As noted in OTC Derivatives —Simplifying the Complexities, a 2007 report by CorFS, dealers and buy-side firms experience chronic shortages of qualified back and mid-office staff in the OTC derivatives area. This finding was supported by a survey commissioned by US executive search firm Rothstein Kass, which reported in December 2007 that all firms trading in OTC derivatives find it difficult to retain back and middle-office personnel.
While hedge funds can boast a strong record over the past few years in attracting the best young talent, they share with large banks the same problem of retaining good people, and hence developing processing expertise in complex trading instruments. Buy-side spending on back-office technology and personnel may creep up over time, but it is realistic to assume that buy-side decision makers will prefer to direct limited internal resources to their front-end trading and deal-making functions.
Yet compared with large banking institutions, the majority of buy-side firms do more with fewer resources, both technological and human. As a result, they tend to hold back in signing up to new automation solutions, waiting to see where the uptake is by their counterparties and, as confirmed by a 2007 Celent Group study, to look for platforms that accommodate multiple asset classes and product types.
Collaboration
As the OTC derivatives industry has shown, the best enhancements to post-trade processes emerge from collaborative efforts among market participants. The buy-side has the ability to help drive change, and infrastructure platforms and software developers are well positioned to produce and provide the new features that will serve the needs of all market participants.

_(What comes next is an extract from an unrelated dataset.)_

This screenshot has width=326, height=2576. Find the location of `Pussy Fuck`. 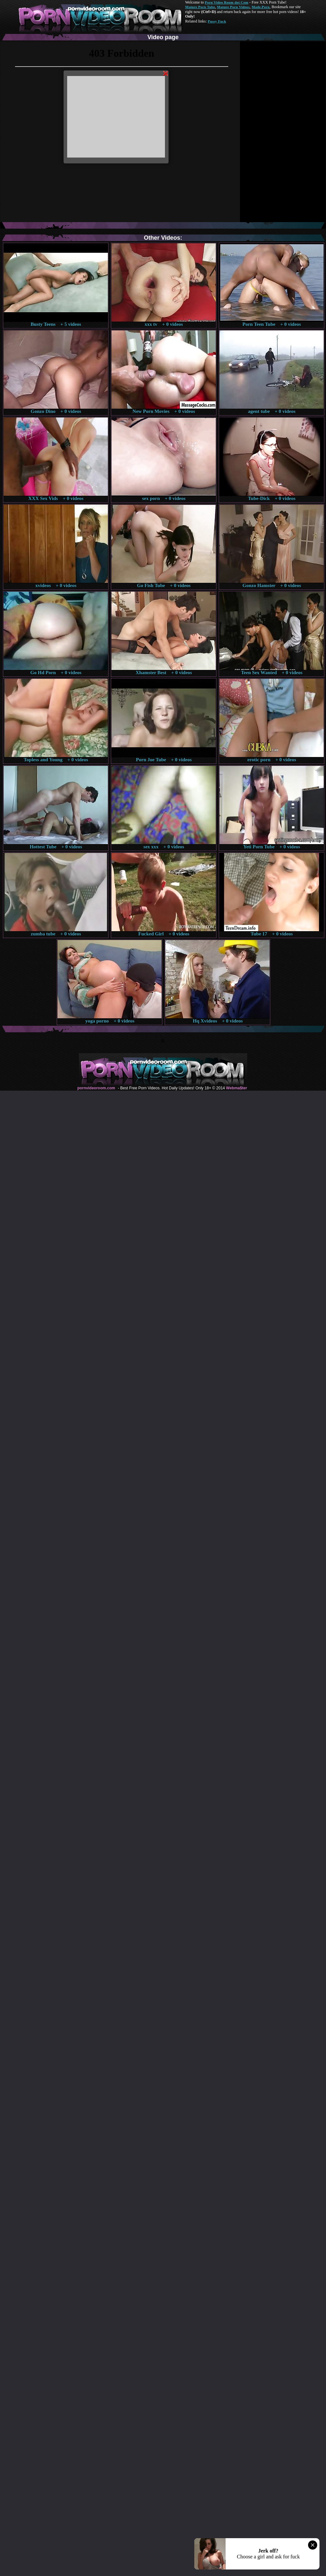

Pussy Fuck is located at coordinates (217, 21).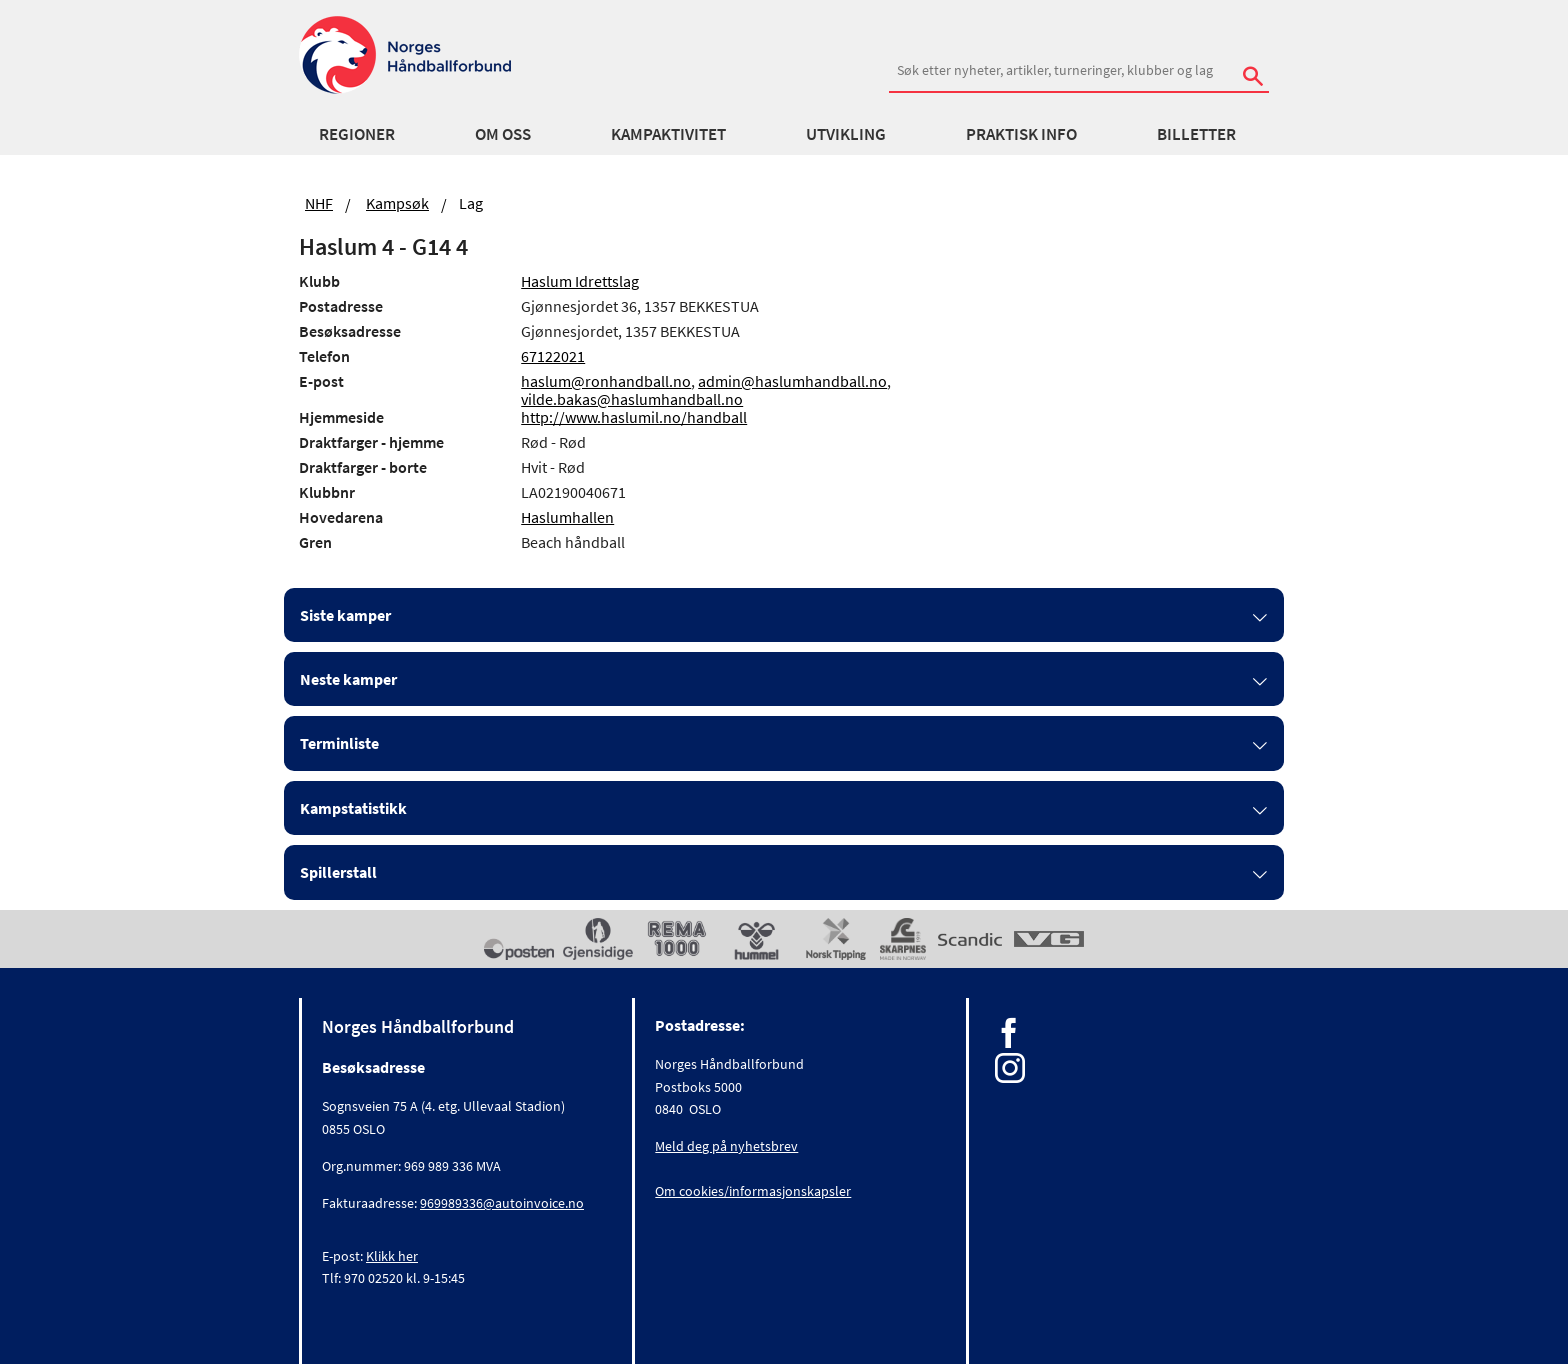 This screenshot has height=1364, width=1568. Describe the element at coordinates (392, 1256) in the screenshot. I see `Klikk her` at that location.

On the basis of cost savings and transparency, the solutions that win favour should be those that support multiple products and manage contracts through the full range of post-trade events over their multi-year life spans. For buy-side institutions, multi-product platforms (especially those with graduated levels of automation) are the best value operationally.

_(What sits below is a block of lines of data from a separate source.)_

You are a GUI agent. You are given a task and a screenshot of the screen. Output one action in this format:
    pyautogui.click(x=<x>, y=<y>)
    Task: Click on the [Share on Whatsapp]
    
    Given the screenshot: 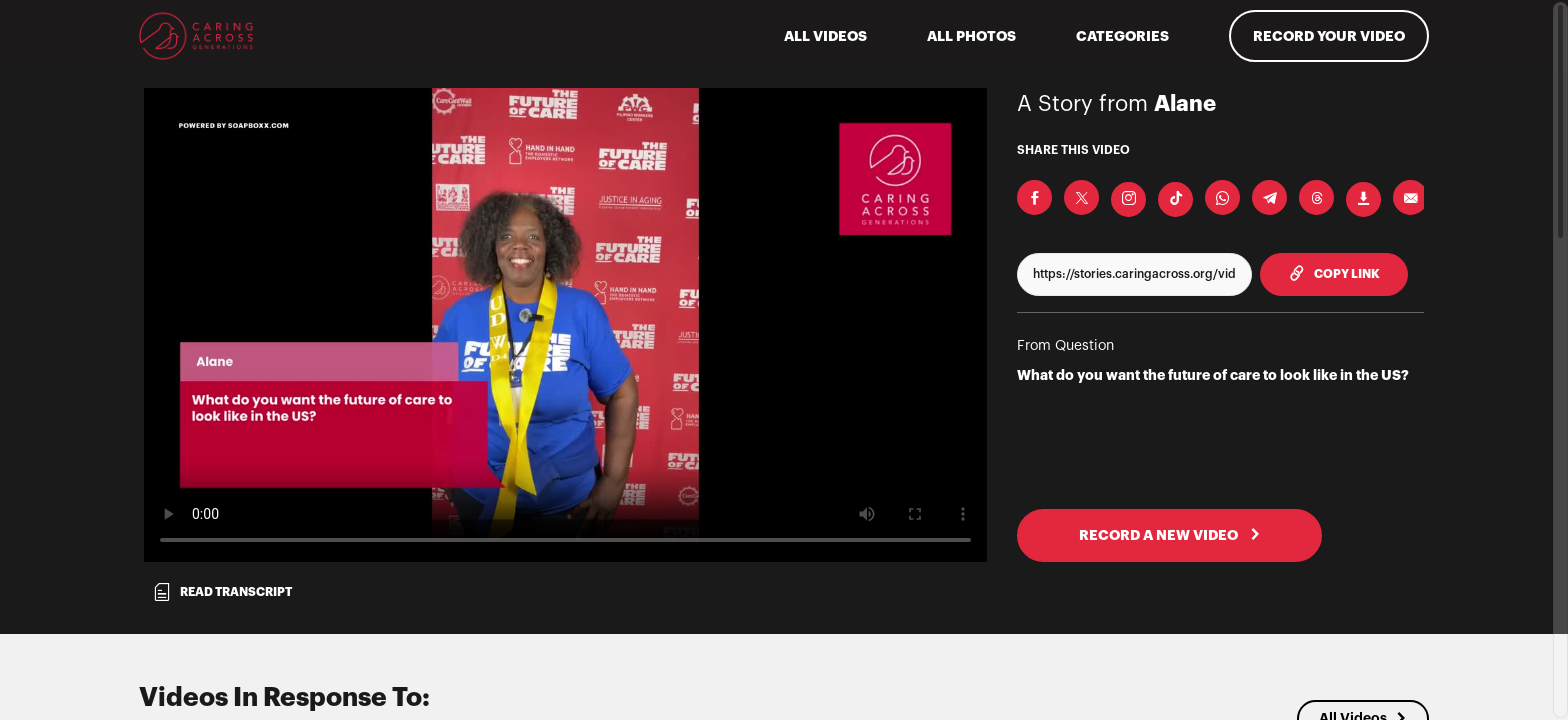 What is the action you would take?
    pyautogui.click(x=1222, y=197)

Some of the gaps and shortcomings of existing post-trade processing solutions are already being remedied by the introduction of new services, proof that service providers are responsive to users’ needs.
New product activity at Deriv/SERV alone demonstrates this point. In 2008 Deriv/SERV is streamlining its data fields to speed and tighten the matching and confirmation process; introducing a service to automate the negotiation and execution of master confirmation agreements (MCAs) for OTC equity derivatives, which will enable trading parties to move their equity transactions to an electronic matching platform for post-trade processing; and launching an open-industry novation consent service, which transforms a cumbersome three-way assignment process into a seamless electronic operation by leveraging data in the Trade Information Warehouse.
Automated credit event processing may best exemplify what can be accomplished when market participants cooperate to apply an industry solution to post-trade contract management. Until recently, the processing of net cash payments and other payment adjustments that ensue from a bankruptcy or other major credit event was handled manually.
Deriv/SERV launched credit event processing capabilities in 2007. These functions, easily accessible to buy-side and sell-side users of the warehouse, are being deployed in a recent credit event to automate preparation of the industry’s portfolios for adherence to the ISDA protocols. The result for the industry is a conservation of resources and reduction of operational risk.